I'm trying to wrap my head around closures, and I think I've found a case where they might be helpful.
I have the following pieces to work with:
- A set of regular expressions designed to clean state names, housed in a function
- A data.frame with state names (of the standardized form that the function above creates) and state ID codes, to link the two (the "merge map")
The idea is, given some data.frame with sloppy state names (is the capital listed as "Washington, D.C.", "washington DC", "District of Columbia", etc.?), to have a single function return the same data.frame with the state name column removed and only the state ID codes remaining.
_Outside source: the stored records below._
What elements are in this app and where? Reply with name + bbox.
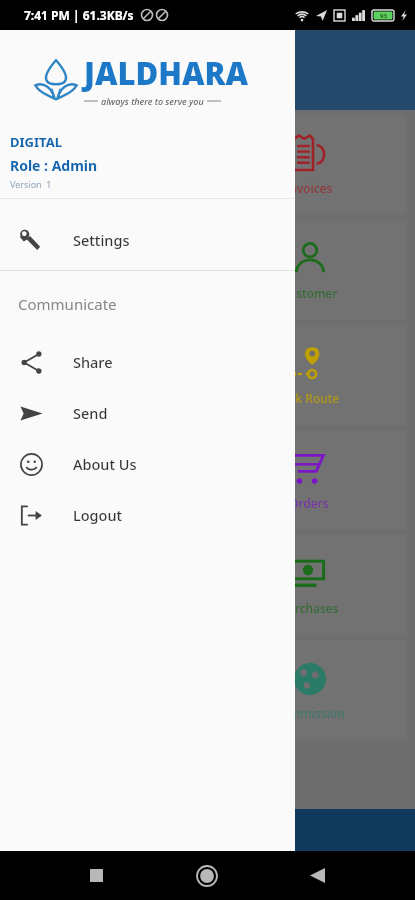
staticText: About Us bbox=[73, 454, 137, 474]
staticText: 93 bbox=[380, 12, 387, 20]
staticText: Settings bbox=[73, 230, 130, 250]
other: Home bbox=[197, 866, 217, 886]
staticText: Communicate bbox=[18, 294, 117, 314]
staticText: DIGITAL bbox=[10, 133, 62, 151]
staticText: Invoices bbox=[285, 180, 333, 196]
button[interactable]: Orders bbox=[8, 430, 203, 530]
staticText: 7:41 PM | 61.3KB/s bbox=[24, 7, 134, 23]
button[interactable]: Settings bbox=[0, 207, 295, 258]
staticText: Logout bbox=[73, 505, 123, 525]
staticText: Commission bbox=[274, 705, 345, 721]
button[interactable]: Milk Route bbox=[8, 325, 203, 425]
staticText: Share bbox=[73, 352, 113, 372]
button[interactable]: Invoices bbox=[211, 115, 407, 215]
button[interactable]: Commission bbox=[211, 640, 407, 740]
button[interactable]: Milk Route bbox=[211, 325, 407, 425]
staticText: Send bbox=[73, 403, 108, 423]
staticText: Customer bbox=[281, 285, 338, 301]
button[interactable]: Invoices bbox=[8, 115, 203, 215]
staticText: Purchases bbox=[280, 600, 339, 616]
staticText: Version 1 bbox=[10, 178, 52, 190]
button[interactable]: About Us bbox=[0, 438, 295, 489]
staticText: JALDHARA bbox=[84, 52, 248, 94]
button[interactable]: Orders bbox=[211, 430, 407, 530]
button[interactable]: Logout bbox=[0, 489, 295, 540]
button[interactable]: Customer bbox=[211, 220, 407, 320]
staticText: Role : Admin bbox=[10, 156, 98, 175]
other: Back bbox=[310, 868, 325, 883]
button[interactable]: Purchases bbox=[211, 535, 407, 635]
button[interactable]: Customer bbox=[8, 220, 203, 320]
staticText: Milk Route bbox=[278, 390, 340, 406]
staticText: Orders bbox=[289, 495, 329, 511]
button[interactable]: Send bbox=[0, 387, 295, 438]
staticText: Customer bbox=[77, 285, 134, 301]
button[interactable]: Share bbox=[0, 336, 295, 387]
staticText: always there to serve you bbox=[101, 95, 204, 107]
Then subsequent merges can happen consistently.
I can do this in any number of ways, but one way that seems to be particularly elegant would be to house the merge map and the regular expression and the code process everything inside a closure (following the idea that a closure is a function with data).
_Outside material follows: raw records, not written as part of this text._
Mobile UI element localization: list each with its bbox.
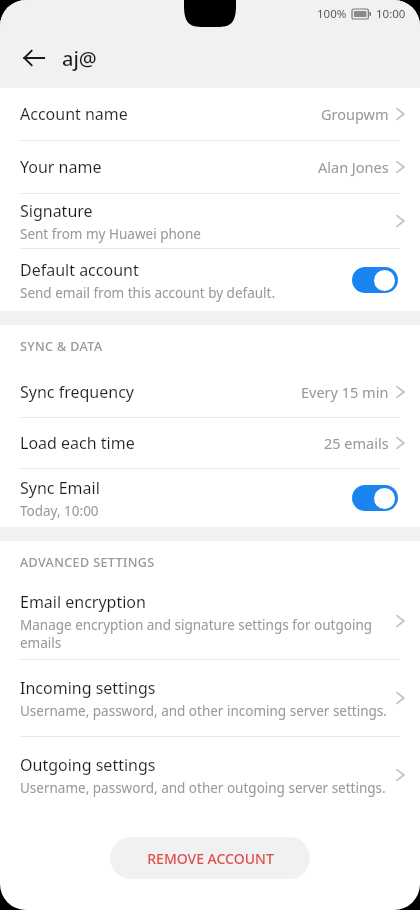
staticText: REMOVE ACCOUNT	[147, 849, 274, 868]
button[interactable]: Your name	[0, 141, 420, 193]
staticText: Sent from my Huawei phone	[20, 225, 201, 243]
staticText: Load each time	[20, 432, 135, 454]
button[interactable]: Toggle on	[352, 485, 398, 511]
staticText: Manage encryption and signature settings…	[20, 616, 395, 652]
button[interactable]: Account name	[0, 88, 420, 140]
button[interactable]: Incoming settings	[0, 660, 420, 736]
button[interactable]: Default account	[0, 249, 420, 311]
button[interactable]: Outgoing settings	[0, 737, 420, 813]
staticText: SYNC & DATA	[20, 338, 103, 355]
button[interactable]: REMOVE ACCOUNT	[110, 837, 310, 879]
button[interactable]: Signature	[0, 194, 420, 248]
staticText: Groupwm	[321, 104, 389, 124]
staticText: Sync Email	[20, 477, 100, 499]
staticText: Sync frequency	[20, 381, 134, 403]
staticText: Signature	[20, 200, 93, 222]
staticText: Username, password, and other incoming s…	[20, 702, 387, 720]
button[interactable]: Back	[12, 36, 56, 80]
staticText: Default account	[20, 259, 139, 281]
staticText: Incoming settings	[20, 677, 156, 699]
button[interactable]: Toggle on	[352, 267, 398, 293]
staticText: 10:00	[376, 6, 406, 22]
staticText: Username, password, and other outgoing s…	[20, 779, 386, 797]
staticText: Your name	[20, 156, 102, 178]
button[interactable]: Sync frequency	[0, 367, 420, 417]
button[interactable]: Email encryption	[0, 583, 420, 659]
staticText: Send email from this account by default.	[20, 284, 276, 302]
staticText: aj@	[62, 45, 97, 72]
staticText: 25 emails	[324, 433, 389, 453]
button[interactable]: Load each time	[0, 418, 420, 468]
staticText: ADVANCED SETTINGS	[20, 554, 155, 571]
staticText: Account name	[20, 103, 128, 125]
staticText: Email encryption	[20, 591, 146, 613]
staticText: Every 15 min	[301, 382, 389, 402]
staticText: 100%	[317, 6, 347, 22]
staticText: Alan Jones	[318, 157, 389, 177]
staticText: Today, 10:00	[20, 502, 99, 520]
staticText: Outgoing settings	[20, 754, 156, 776]
button[interactable]: Sync Email	[0, 469, 420, 527]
Question 1: Is this a reasonable idea?
Question 2: If so, how do I do it in R?
Here's a stupid simple clean state names function that works on the example data:
cleanStateNames <- function(x) {
x <- tolower(x)
x[grepl("columbia",x)] <- "DC"
x
}
Here's some example data that the eventual function will be run on:
dat <- structure(list(state = c("Alabama", "Alaska", "Arizona", "Arkansas",
"California", "Colorado", "Connecticut", "Delaware", "District of Columbia",
"Florida"), pop08 = structure(c(29L, 44L, 40L, 18L, 25L, 30L,
22L, 48L, 36L, 13L), .Label = c("1,050,788", "1,288,198", "1,315,809",
"1,316,456", "1,523,816", "1,783,432", "1,814,468", "1,984,356",
"10,003,422", "11,485,910", "12,448,279", "12,901,563", "18,328,340",
"19,490,297", "2,600,167", "2,736,424", "2,802,134", "2,855,390",
"2,938,618", "24,326,974", "3,002,555", "3,501,252", "3,642,361",
"3,790,060", "36,756,666", "4,269,245", "4,410,796", "4,479,800",
"4,661,900", "4,939,456", "5,220,393", "5,627,967", "5,633,597",
"5,911,605", "532,668", "591,833", "6,214,888", "6,376,792",
"6,497,967", "6,500,180", "6,549,224", "621,270", "641,481",
"686,293", "7,769,089", "8,682,661", "804,194", "873,092", "9,222,414",
"9,685,744", "967,440"), class = "factor")), .Names = c("state",
"pop08"), row.names = c(NA, 10L), class = "data.frame")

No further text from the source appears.